We also ran the sub-grouping analyses across stimulus genres (single vs mixed), finding no significant difference (Q(1) = 0.01, p = .9158). Both single-genre (r = 0.675 95% CI: 0.465, 0.813, n = 8) and multi-genre (r = 0.665, 95% CI: 0.508-0.779, n = 14) achieved similar results, although multi-genre studies exhibited slightly higher heterogeneity (\(\tau^2\) = 0.167) than single-genre studies (\(\tau^2\) = 0.137).
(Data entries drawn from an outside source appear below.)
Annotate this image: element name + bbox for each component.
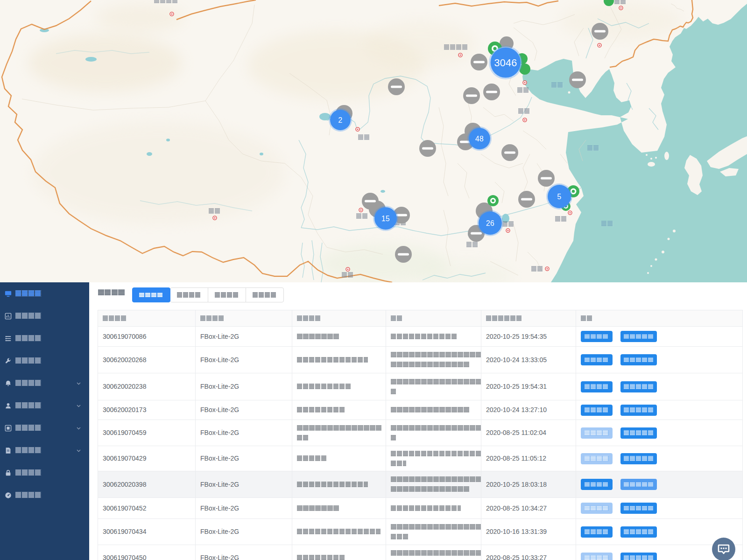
svg-text:5: 5 bbox=[557, 193, 562, 201]
svg-text:3046: 3046 bbox=[494, 57, 517, 69]
svg-text:26: 26 bbox=[486, 219, 494, 227]
svg-text:48: 48 bbox=[475, 135, 484, 143]
svg-text:15: 15 bbox=[381, 215, 390, 223]
svg-text:2: 2 bbox=[338, 116, 343, 124]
These comparisons of sub-groupings may also be influenced by other factors, such as whether the study utilised predictive or explanatory modelling framework. To address this, we used the type of journal in which each study was published as a proxy indicator for predictive or explanatory modelling, where we classified studies published in psychology journals as explanatory and those published in engineering journals as predictive2. Of the 22 regression studies, 13 were classified into predictive frameworks, yielding an average correlation of r = 0.656 (95% CI: 0.505–0.769). Studies with explanatory frameworks (9 in total) showed a similar overall correlation of r = 0.688 (95% CI: 0.468–0.827). No significant difference in model accuracy was observed between the two types of frameworks, Q(1) = 0.10, p = 0.748. More broadly, while the sub-groupings based on modelling techniques result in an uneven distribution of studies and observations, the two main sub-groupings presented in Table 2 highlight valuable differences in model performance across the studies.
Results for arousal
Moving on the arousal, we carry out the same meta-analytical analysis applying the random-effects model to arousal. Table 3 describes the broad pattern of results in tabular format, and Figure 3 illustrates the spread and heterogeneity of all studies for arousal. The overall correlation across the studies using the best performing model out of each study (Max) is 0.809 (95% CI: 0.740-0.860). If we examine all the models reported in each study, the correlation drops marginally, to 0.791 (95% CI: 0.770-0.810), despite this analysis including about four times as many models as taking the best model out of each study. For arousal, even the baseline models seem to perform at a relatively high level.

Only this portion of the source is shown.